#### [ACTIVITY]
Because only the text is wanted, repeat the records below exactly and omit the pictures.

*** SOURCE DATA Section Begins ***

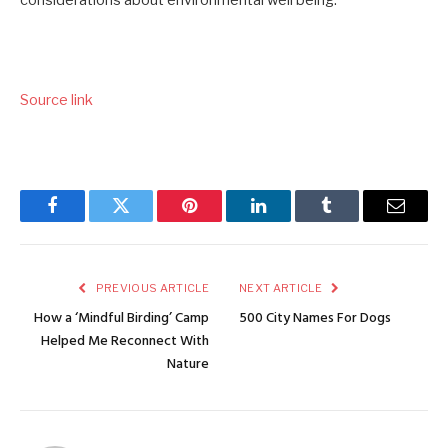
Source link
Facebook
Twitter
Pinterest
LinkedIn
Tumblr
Email
PREVIOUS ARTICLE
NEXT ARTICLE
How a ‘Mindful Birding’ Camp
500 City Names For Dogs
Helped Me Reconnect With
Nature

*** SOURCE DATA Section Ends ***

#### [EXERCISE RESPONSE]
Source link
Facebook
Twitter
Pinterest
LinkedIn
Tumblr
Email
PREVIOUS ARTICLE
NEXT ARTICLE
How a ‘Mindful Birding’ Camp
500 City Names For Dogs
Helped Me Reconnect With
Nature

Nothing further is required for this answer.